Vladimir dijo que llegó a Costa Rica "sin un documento que me permitiera identificarme, sin mi equipaje -que quedó sin retirar en el Aeropuerto (de Managua), junto con mis planes de viaje- y sin más ropa que la que traía puesta".


La situación se agrava para los periodistas locales, en el municipio de Camoapa, sin orden judicial ni explicación alguna, oficiales de la Dirección de Operaciones Especiales de la policía allanaron la casa del periodista Yeffrin Sequeira, de Radio Camoapa. El hecho ocurrió a las cuatro de la tarde del pasado viernes 5 de noviembre previo a las votaciones generales.

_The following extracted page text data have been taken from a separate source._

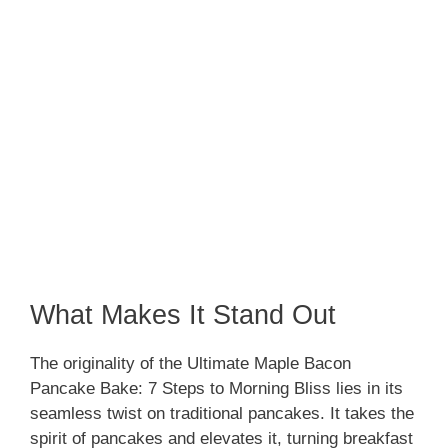
What Makes It Stand Out
The originality of the Ultimate Maple Bacon
Pancake Bake: 7 Steps to Morning Bliss lies in its
seamless twist on traditional pancakes. It takes the
spirit of pancakes and elevates it, turning breakfast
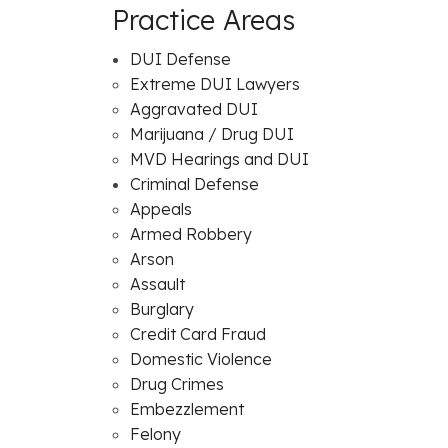
Practice Areas
DUI Defense
Extreme DUI Lawyers
Aggravated DUI
Marijuana / Drug DUI
MVD Hearings and DUI
Criminal Defense
Appeals
Armed Robbery
Arson
Assault
Burglary
Credit Card Fraud
Domestic Violence
Drug Crimes
Embezzlement
Felony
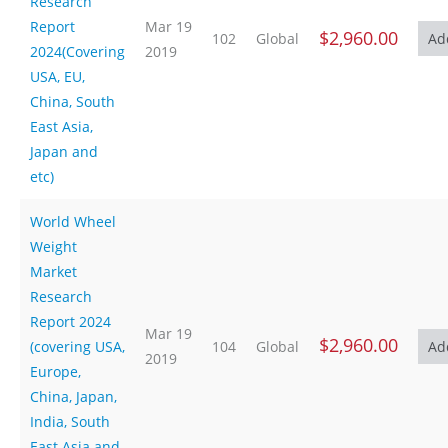
Research
Report
Mar 19
$2,960.00
102
Global
2024(Covering
2019
USA, EU,
China, South
East Asia,
Japan and
etc)
World Wheel
Weight
Market
Research
Report 2024
Mar 19
$2,960.00
(covering USA,
104
Global
2019
Europe,
China, Japan,
India, South
East Asia and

Si me hubieran encontrado en casa, probablemente estaría detenido”, dijo Yeffrin Sequeira al lamentar la violación de su domicilio y la de su seguridad personal. Como resultado del hostigamiento Sequeira tuvo que salir del país y exiliarse.


En León la corresponsal del noticiero de alcance nacional Acción 10 Tania López denunció las amenazas hechas por operadores orteguistas, en declaraciones a la Televisión Española dijo que para “seguir ejerciendo el periodismo ah optado por estar en casas de seguridad”.

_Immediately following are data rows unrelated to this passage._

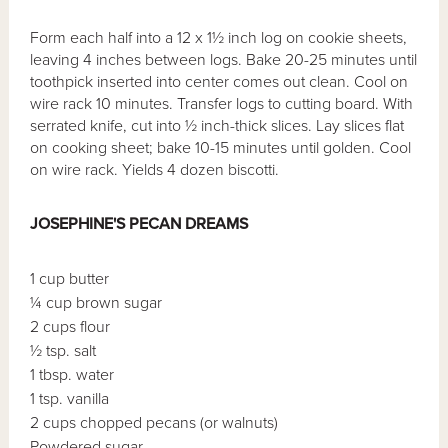
Form each half into a 12 x 1½ inch log on cookie sheets,
leaving 4 inches between logs. Bake 20-25 minutes until
toothpick inserted into center comes out clean. Cool on
wire rack 10 minutes. Transfer logs to cutting board. With
serrated knife, cut into ½ inch-thick slices. Lay slices flat
on cooking sheet; bake 10-15 minutes until golden. Cool
on wire rack. Yields 4 dozen biscotti.
JOSEPHINE'S PECAN DREAMS
1 cup butter
¼ cup brown sugar
2 cups flour
½ tsp. salt
1 tbsp. water
1 tsp. vanilla
2 cups chopped pecans (or walnuts)
Powdered sugar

El periodista Wilmer Madrigal, quien escribe para el portal Articulo 66 denunció en su cuenta de Twitter que desde finales del mes de septiembre recibe amenazas vía telefónica. “Abandoné mi casa en septiembre de 2020 por las constantes “visitas” de agentes policiales en patrullas. He cambiado de domicilio en tres ocasiones para resguardar mi seguridad e integridad física, pero las amenazas continúan y aumentan día a día” manifestó el comunicador. 

A finales de septiembre pasado, las autoridades nicaragüenses impidieron salir del país al jefe de prensa del Canal 10, Mauricio Madrigal, quien, según dijo, se dirigía hacia Miami, a una reunión de trabajo.

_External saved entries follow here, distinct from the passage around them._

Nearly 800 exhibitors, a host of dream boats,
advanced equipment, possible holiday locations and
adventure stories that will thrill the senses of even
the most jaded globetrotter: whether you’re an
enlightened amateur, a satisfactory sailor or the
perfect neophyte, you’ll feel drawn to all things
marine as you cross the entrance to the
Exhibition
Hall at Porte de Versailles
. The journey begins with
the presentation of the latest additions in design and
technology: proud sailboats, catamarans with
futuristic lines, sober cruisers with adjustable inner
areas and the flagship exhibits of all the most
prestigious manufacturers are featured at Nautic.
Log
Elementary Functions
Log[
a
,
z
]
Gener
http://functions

Un informe de Periodistas y Comunicadores Independientes de Nicaragua (PCIN) señaló que al menos 54 violaciones a la libertad de prensa, expresión y movilización se registraron durante las votaciones del pasado 7 de noviembre en Nicaragua.

También registraron ocho desplazamientos forzados en menos de 48 horas, tres exilios forzados en el contexto electoral, cuatro casos de robo de bienes y equipo periodístico y bienes, entre ellos celulares, cámaras fotográficas y una motocicleta, además de dos detenciones a víctimas de abuso de poder, obligados a usar uniforme presidiario, toma de huellas sin investigación previa y robo de equipos. Y 10 casos de persecución y amenazas mientras los periodistas se movilizaban.

En las celdas del nuevo chipote se encuentra el periodista Miguel Mendoza, capturado el pasado 21 de junio, en los últimos meses más de una treintena de periodistas se han exiliado, ante el incremento de la represión y los que quedan en el país hacen el trabajo bajo asedios y casi clandestinamente.